Question

Faster UMI extraction from scRNA-Seq data

0

Entering edit mode

6.8 years ago

paulranum11 ▴ 80

Hi Everyone,

I am looking for a solution to speed up UMI extraction from single-cell RNA-Seq data.

I am working with scRNA-Seq data that contains UMIs. The data I have contains > 100,000 single-cell samples.

To recover the UMIs I am using the following for loop in a bash script which I am running on a linux cluster computer. This approach utilizes the "extract" command for paired end reads from the UMI_Tools package. This command works as expected however it is very slow and will take an unacceptable amount of time to run on the full ~15gb .fastq file.

for cell in "${cells[@]}";
do
    umi_tools extract -I results/$cell \
    --read2-in=results/$cell.MATEPAIR \
    --bc-pattern=NNNNNNNNNN \
    --log=processed.log \
    --stdout=results_UMI/$cell.read1.fastq \
    --read2-out=results_UMI/$cell.read2.fastq
done

I am curious to know if anyone has any suggestions for a faster way to extract UMIs.

RNA-Seq scRNA-Seq UMI umi_tools • 3.6k views

ADD COMMENT • link updated 6.8 years ago by benformatics 4.1k • written 6.8 years ago by paulranum11 ▴ 80

1

Entering edit mode

You mentioned you are running on a linux cluster. What job management system are you using? How many fastq files (elements in ${cells[@]})? If more than one,can you simply unroll your for loop, which runs each $cell serially, and execute a set of simultaneous jobs that will run in parallel, one per $cell? Potential speedup proportional to the number of files, depending on your cluster capacity.

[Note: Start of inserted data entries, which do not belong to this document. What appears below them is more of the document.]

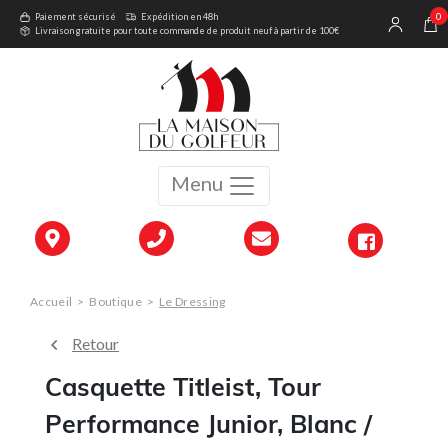
0
Paiement sécurisé
Expédition en 48h
Livraison gratuite pour toute commande de produit neuf à partir de 100€
Menu
Accueil
>
Boutique
>
Le Dressing
Retour
Casquette Titleist, Tour
Performance Junior, Blanc /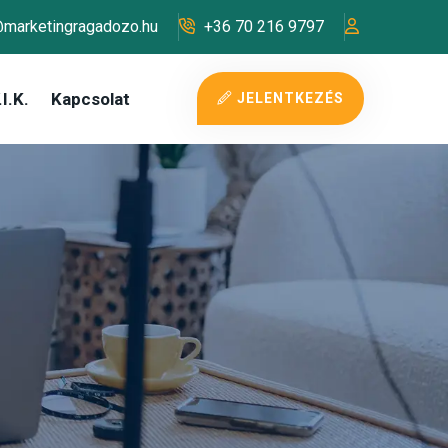
@marketingragadozo.hu
+36 70 216 9797
I.K.
Kapcsolat
JELENTKEZÉS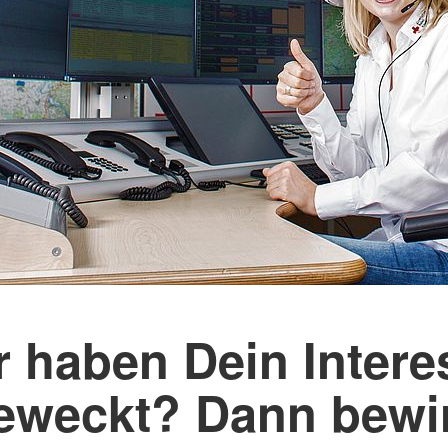
r haben Dein Intere
eweckt? Dann bewi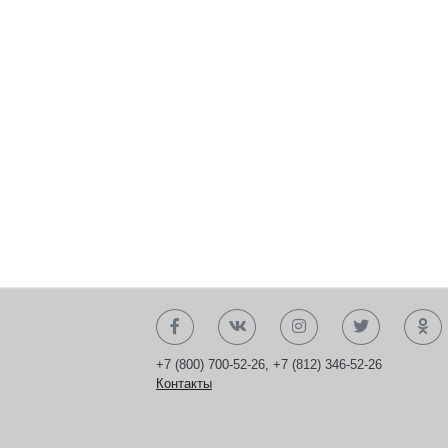
+7 (800) 700-52-26
,
+7 (812) 346-52-26
Контакты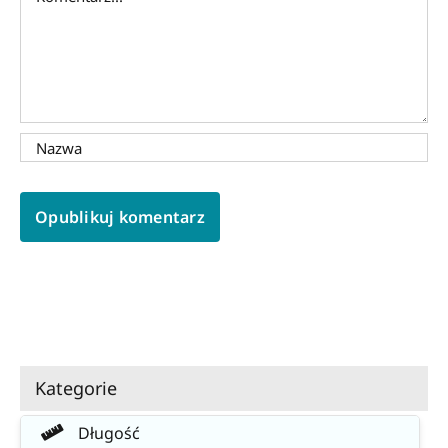
Kategorie
Długość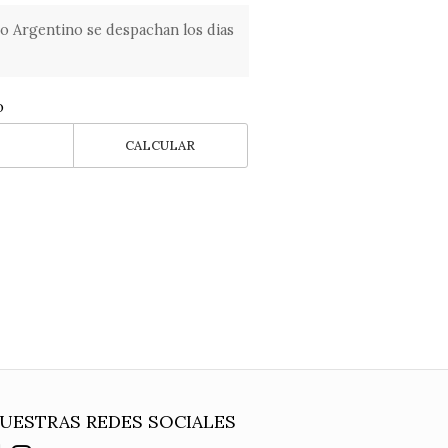
o Argentino se despachan los dias
o
CALCULAR
UESTRAS REDES SOCIALES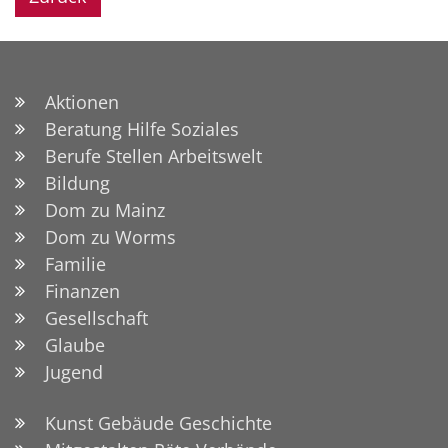
Aktionen
Beratung Hilfe Soziales
Berufe Stellen Arbeitswelt
Bildung
Dom zu Mainz
Dom zu Worms
Familie
Finanzen
Gesellschaft
Glaube
Jugend
Kunst Gebäude Geschichte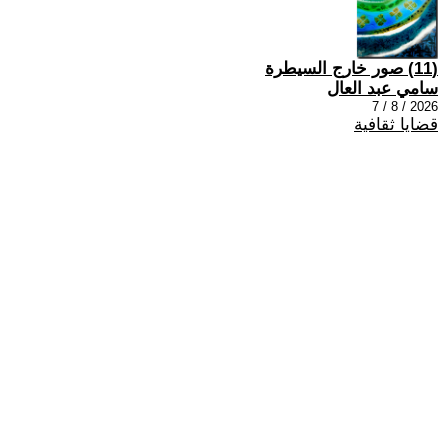
(11) صور خارج السيطرة
سامي عبد العال
2026 / 8 / 7
قضايا ثقافية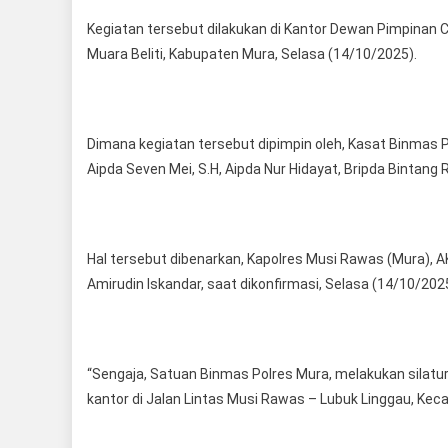
Kegiatan tersebut dilakukan di Kantor Dewan Pimpinan 
Muara Beliti, Kabupaten Mura, Selasa (14/10/2025).
Dimana kegiatan tersebut dipimpin oleh, Kasat Binmas P
Aipda Seven Mei, S.H, Aipda Nur Hidayat, Bripda Bintang 
Hal tersebut dibenarkan, Kapolres Musi Rawas (Mura), A
Amirudin Iskandar, saat dikonfirmasi, Selasa (14/10/202
“Sengaja, Satuan Binmas Polres Mura, melakukan silatu
kantor di Jalan Lintas Musi Rawas – Lubuk Linggau, Kec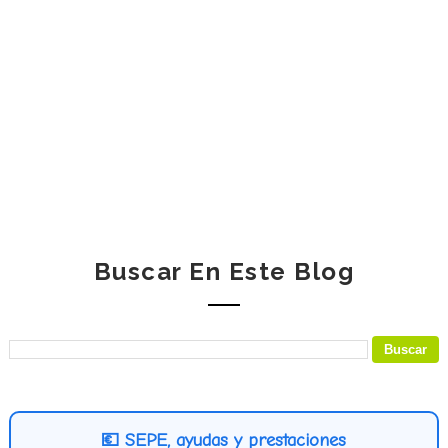
Buscar En Este Blog
💶 SEPE, ayudas y prestaciones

ADD REPLY • link 6.8 years ago by Ahill ★ 2.0k

score 3 · Accepted Answer · 2018-09-17

You could use GNU parallel:

parallel -j 6 'umi_tools extract -I results/{} --read2-in=results/{}.MATEPAIR --bc-pattern=NNNNNNNNNN --log=processed.log --stdout=results_UMI/{}.read1.fastq --read2-out=results_UMI/{}.read2.fastq' ::: path/to/your/files/*.fileending

Replace 6 above with the number of CPUs you want to use on your server. I'm assuming here you have a nice big one with dozens of cores.

Replace path/to/your/files/*.fileextension above with the location of your elements in ${cells[@]}. If they are split up in folder just symlink them all into one folder alone (and then instead you could just use * with no file ending).

Replace {} with {.} if you just want to use the file basename. Also read the parallel manual.

PS: Watch out for the potential of using to much I/O (depends on the umi_tools design).

PPS: Looks like based on your command that the logs could get weird.